| Konu: | Türkiye Turizm Tanıtım ve Geliştirme Ajansı Hakkında Kanun Teklifi münasebetiyle |
| Yasama Yılı: | 2 |
| Birleşim: | 99 |
| Tarih: | 09.07.2019 |
HDP GRUBU ADINA MEHMET RUŞTU TİRYAKİ (Batman) - Teşekkür ediyorum Başkanım.
Sayın Başkan, değerli milletvekilleri; 94 sıra sayılı Türkiye Turizm Tanıtım ve Geliştirme Ajansı Hakkında Kanun Teklifi'nin geneli üzerine Halkların Demokratik Partisi Grubu adına söz almış bulunuyorum. Hepinizi saygıyla selamlıyorum.

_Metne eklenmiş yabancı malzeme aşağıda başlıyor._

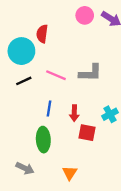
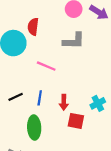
gray L-shape: (90, 73) -> (74, 41), moved
black line: (24, 81) -> (16, 97), moved

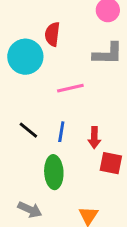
pink line: (46, 66) -> (70, 88), turned -36
black line: (16, 97) -> (28, 130), turned 64

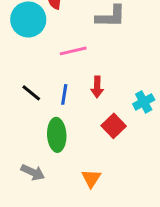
red arrow: (94, 138) -> (97, 87), moved
red square: (111, 163) -> (114, 126), turned 35

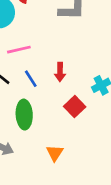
pink line: (73, 51) -> (19, 50), moved
blue line: (64, 94) -> (31, 79), turned -42

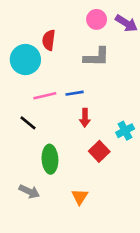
blue line: (31, 79) -> (75, 93), moved, turned -66

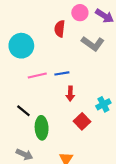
red semicircle: (49, 40) -> (60, 29), moved
gray L-shape: (97, 57) -> (93, 44), moved, turned 35
black line: (28, 123) -> (23, 111), moved

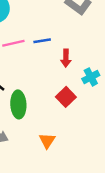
red arrow: (70, 94) -> (66, 58), moved

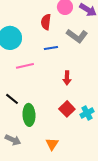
blue line: (42, 41) -> (51, 48), moved
cyan cross: (91, 77) -> (87, 113), moved

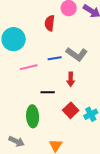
gray L-shape: (77, 36) -> (77, 54), moved
blue line: (51, 48) -> (55, 58), moved
black line: (12, 99) -> (48, 92), moved, turned -40

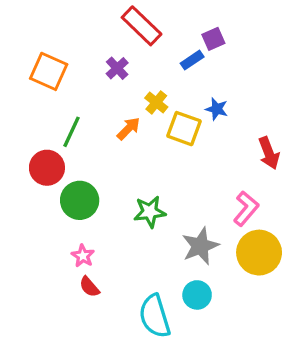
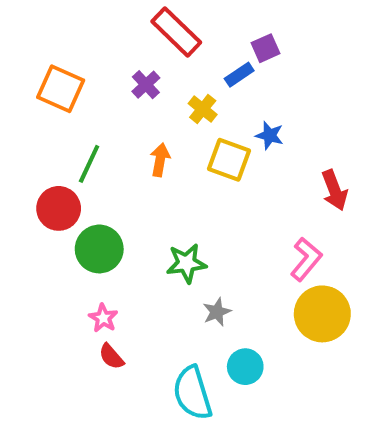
yellow cross: (156, 102) -> (203, 109), moved
orange arrow: (129, 129) -> (160, 160), turned -35
gray star: (200, 246) -> (217, 312), moved, size x0.6

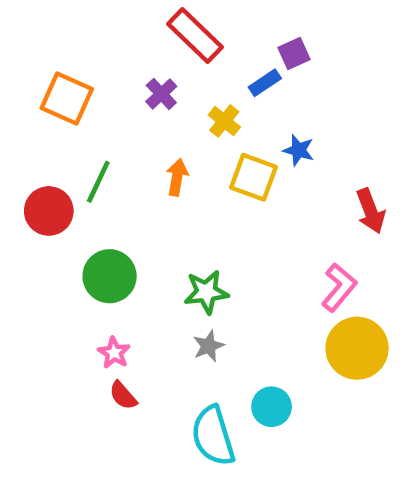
red circle: (59, 208) -> (49, 211), moved
gray star: (217, 312) -> (209, 346), moved

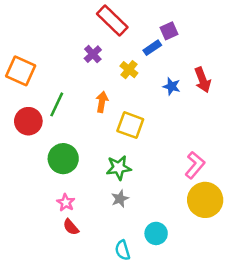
orange square: (67, 98) -> (21, 71), moved
yellow square: (254, 177) -> (130, 125), moved
red arrow: (371, 211) -> (203, 80), moved
cyan semicircle: (213, 436) -> (123, 250), size x0.6

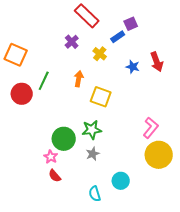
green circle: (63, 159) -> (64, 139), moved

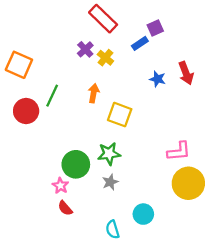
yellow cross: (100, 54) -> (105, 58), moved
pink L-shape: (151, 128) -> (179, 151), turned 45

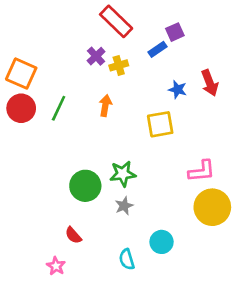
yellow cross: (105, 58) -> (119, 65), turned 35
red circle: (26, 111) -> (21, 108), moved
yellow square: (120, 115) -> (160, 124), moved, turned -30
pink star: (60, 186) -> (56, 266), moved

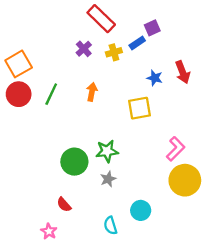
yellow cross: (119, 65) -> (114, 52), moved
orange square: (21, 74) -> (19, 64), turned 36
pink L-shape: (202, 171) -> (176, 149), turned -40

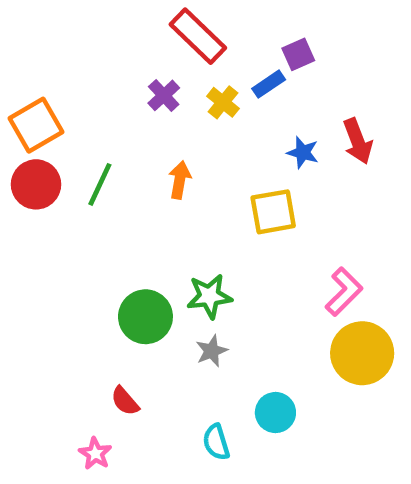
yellow cross: (114, 52) -> (223, 102), turned -35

Öncelikle, şu "ajans" kavramı üzerine birkaç şey söylemek istiyorum. "Ajans" denilince, biliyorsunuz, herkesin aklına, haber toplayıp yayma işiyle uğraşan kuruluşlar geliyordu eskiden, "ajans" denilince hepimizin aklına gelen şey buydu. Önce reklam sektörü bütün hayatımızı işgal etti, daha sonra reklam sektörünün ve reklam ajanslarının yaptıkları işlerin büyük bir bölümünün abartılı olduğu ve gerçeği yansıtmadığı anlaşıldı ve yine aynı reklam kuruluşları, reklam kuruluşlarına "ajans" ismini vererek yeni bir saygınlık kazandırmaya -tırnak içerisinde- "profesyonellik" adı altında havalı bir isim vermeye başladılar. Şimdi, akla gelecek her türlü tanıtım ve reklam türünün önüne veya arkasına "ajans" diyerek havalı bir isim veriyoruz. Nasıl? Grafik ajansı, kast ajansı, organizasyon ajansı, dijital ajans, manken ajansı, gençlik ajansı, çevre ajansı, "web" tasarım ajansı, fotoğraf ajansı, kreatif ajans gibi yüzlerce çeşit ajans var. Bir de kamuda kullanılan ajanslar var birkaç tip: Kalkınma ajansı, yatırım geliştirme ajansı.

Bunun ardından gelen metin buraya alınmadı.